Your Thanksgiving Dinner Needs These No-Knead Dinner Rolls

These No-Knead Dinner Rolls:

There’s a time and a place for chewy, crusty homemade bread. Bread that requires 12 minutes of constant kneading to make. Bread that’s full of glorious, stretchy gluten. That place is not the Thanksgiving dinner table. Crusty bread makes a killer day-after turkey sandwich, but it sure makes a lousy dinner roll.

Dinner rolls are meant to be soft and squishy—the sort of bread you can load with butter, mop up gravy, and cram into your mouth. That’s where no-knead bread fits in. It’s easy on your arms and easy on the gluten, making it perfect for dinner rolls.

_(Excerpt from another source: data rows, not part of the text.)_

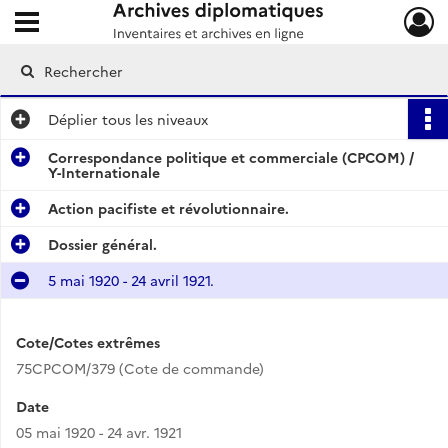
Ouvrir le menu déroulant
Archives diplomatiques
Déplier
tous les niveaux
Correspondance politique et commerciale (CPCOM) /
Y-Internationale
Action pacifiste et révolutionnaire.
Dossier général.
5 mai 1920 - 24 avril 1921.
Cote/Cotes extrêmes
75CPCOM/379 (Cote de commande)
Date
05 mai 1920 - 24 avr. 1921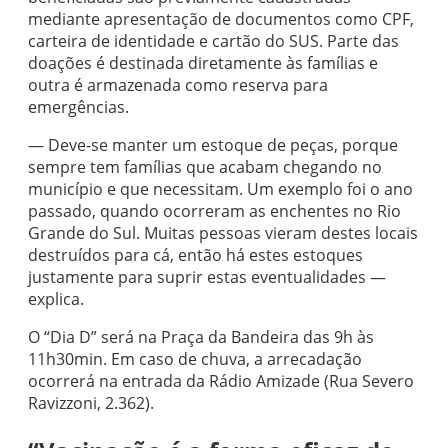
mediante apresentação de documentos como CPF,
carteira de identidade e cartão do SUS. Parte das
doações é destinada diretamente às famílias e
outra é armazenada como reserva para
emergências.
— Deve-se manter um estoque de peças, porque
sempre tem famílias que acabam chegando no
município e que necessitam. Um exemplo foi o ano
passado, quando ocorreram as enchentes no Rio
Grande do Sul. Muitas pessoas vieram destes locais
destruídos para cá, então há estes estoques
justamente para suprir estas eventualidades —
explica.
O “Dia D” será na Praça da Bandeira das 9h às
11h30min. Em caso de chuva, a arrecadação
ocorrerá na entrada da Rádio Amizade (Rua Severo
Ravizzoni, 2.362).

The average bread recipe can be turned into buns, but the trap is that those recipes use high-gluten flours to build up the strength necessary for a chewy, bouncy texture and good rise. For the perfect soft dinner roll, the gluten should be just enough to hold the structure, and there should be shortening agents–like eggs and butter–involved to keep it soft and hydrated.

No-knead breads aren’t kneaded (surprise!), and this recipe uses all-purpose flour, eggs, and butter. All of these factors ensure the gluten content is lower than a lean, crusty bread, and that the gluten development is kept to a minimum.